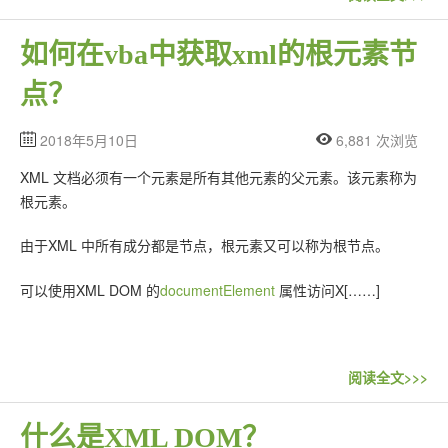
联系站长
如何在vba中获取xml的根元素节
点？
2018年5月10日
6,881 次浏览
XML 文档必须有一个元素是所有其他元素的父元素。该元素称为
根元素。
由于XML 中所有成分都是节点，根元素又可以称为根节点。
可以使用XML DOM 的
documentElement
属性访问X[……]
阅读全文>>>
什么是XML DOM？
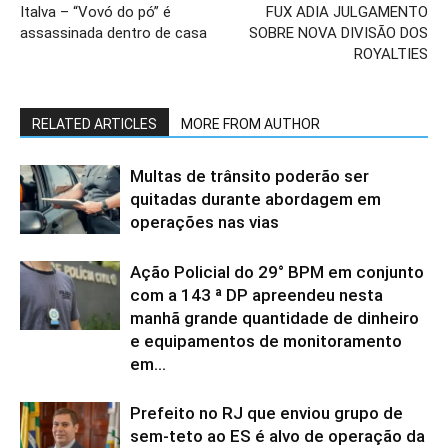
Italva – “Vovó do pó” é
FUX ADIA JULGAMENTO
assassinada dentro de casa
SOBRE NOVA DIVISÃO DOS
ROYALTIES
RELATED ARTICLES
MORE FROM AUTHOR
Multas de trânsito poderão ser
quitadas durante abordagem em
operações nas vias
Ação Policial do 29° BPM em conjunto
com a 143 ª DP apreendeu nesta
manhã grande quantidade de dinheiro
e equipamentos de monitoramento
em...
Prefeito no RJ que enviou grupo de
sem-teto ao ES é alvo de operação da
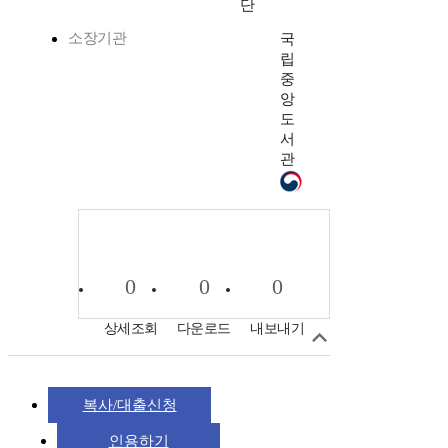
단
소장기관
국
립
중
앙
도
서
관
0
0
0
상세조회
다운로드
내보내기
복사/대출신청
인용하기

----

=== TASK DESCRIPTION ===
Omit every picture, then reproduce the rest of the listing exactly.

=== ANSWER TO THIS TASK ===
联系站长
如何在vba中获取xml的根元素节
点？
2018年5月10日
6,881 次浏览
XML 文档必须有一个元素是所有其他元素的父元素。该元素称为
根元素。
由于XML 中所有成分都是节点，根元素又可以称为根节点。
可以使用XML DOM 的
documentElement
属性访问X[……]
阅读全文>>>
什么是XML DOM？
Italva – “Vovó do pó” é
FUX ADIA JULGAMENTO
assassinada dentro de casa
SOBRE NOVA DIVISÃO DOS
ROYALTIES
RELATED ARTICLES
MORE FROM AUTHOR
Multas de trânsito poderão ser
quitadas durante abordagem em
operações nas vias
Ação Policial do 29° BPM em conjunto
com a 143 ª DP apreendeu nesta
manhã grande quantidade de dinheiro
e equipamentos de monitoramento
em...
Prefeito no RJ que enviou grupo de
sem-teto ao ES é alvo de operação da
단
소장기관
국
립
중
앙
도
서
관
0
0
0
상세조회
다운로드
내보내기
복사/대출신청
인용하기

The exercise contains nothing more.